Publications: The Petroleum Economics Monthly

The Cause of Energy's Minsky Moment (October 2014)

 

Energy markets are confronting a “Minsky moment.” A Minsky moment refers to a violent decline in asset prices. Economist Hyman Minsky’s original analysis of such decreases was later popularized by economist Charles Kindleberger. As Kindleberger explains, a vast number of catalysts exist for these moments. Innovation is one of the more usual ones. Investors often pour money aggressively into new concepts and then suffer large losses when the idea results in excess low-priced supply. The current Minsky moment for energy has also been caused by innovation in the form of fracking.

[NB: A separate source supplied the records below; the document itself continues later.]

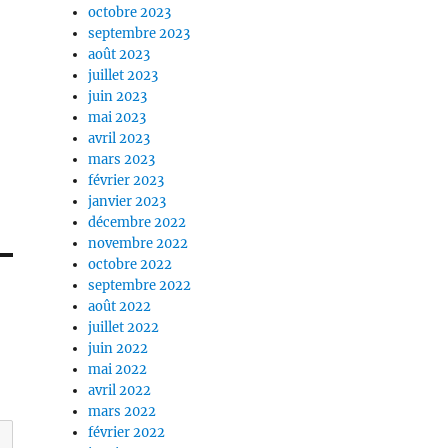
octobre 2023
septembre 2023
août 2023
juillet 2023
juin 2023
mai 2023
avril 2023
mars 2023
février 2023
janvier 2023
décembre 2022
novembre 2022
octobre 2022
septembre 2022
août 2022
juillet 2022
juin 2022
mai 2022
avril 2022
mars 2022
février 2022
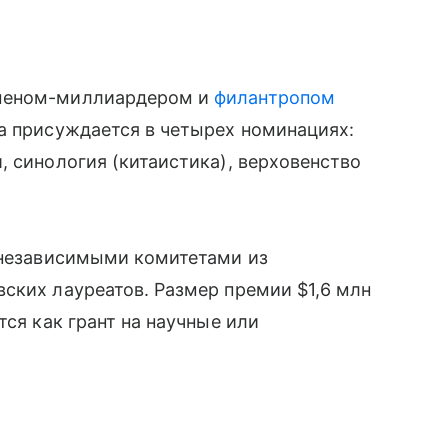
сменом-миллиардером и
филантропом
а присуждается в четырех номинациях:
, синология (китаистика), верховенство
а независимыми комитетами из
ских лауреатов. Размер премии $1,6 млн
тся как грант на научные или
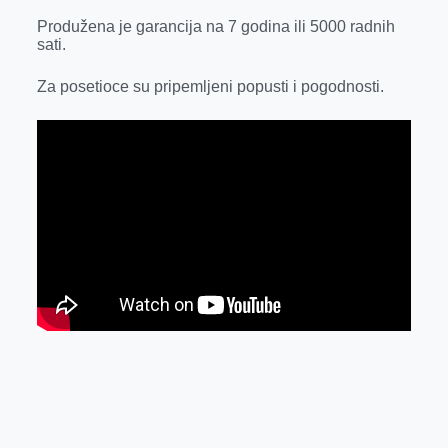
o
g
I
p
Produžena je garancija na 7 godina ili 5000 radnih
k
e
n
p
sati.
r
Za posetioce su pripemljeni popusti i pogodnosti.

US production is now roughly fifty percent higher than projected. The world’s oil-exporting nations (including OPEC members) will sell the United States seven million barrels per day less in 2014 than the amount forecast only six years ago.

 

US innovation in oil recovery has moved rapidly because crude oil prices have been held artificially high. OPEC is now letting them fall, possibly to very low levels. The efforts to sustain prices above the $100-per-barrel level that promoted technical innovation helped lower costs and increase productivity in shale operations, creating an unexpected competitor for traditional oil suppliers. An unstable market of the type Minsky studied has resulted. Prices must fall further from today’s lower levels to preserve the market share of low-cost producers. The consequences of this decline will be wide-ranging.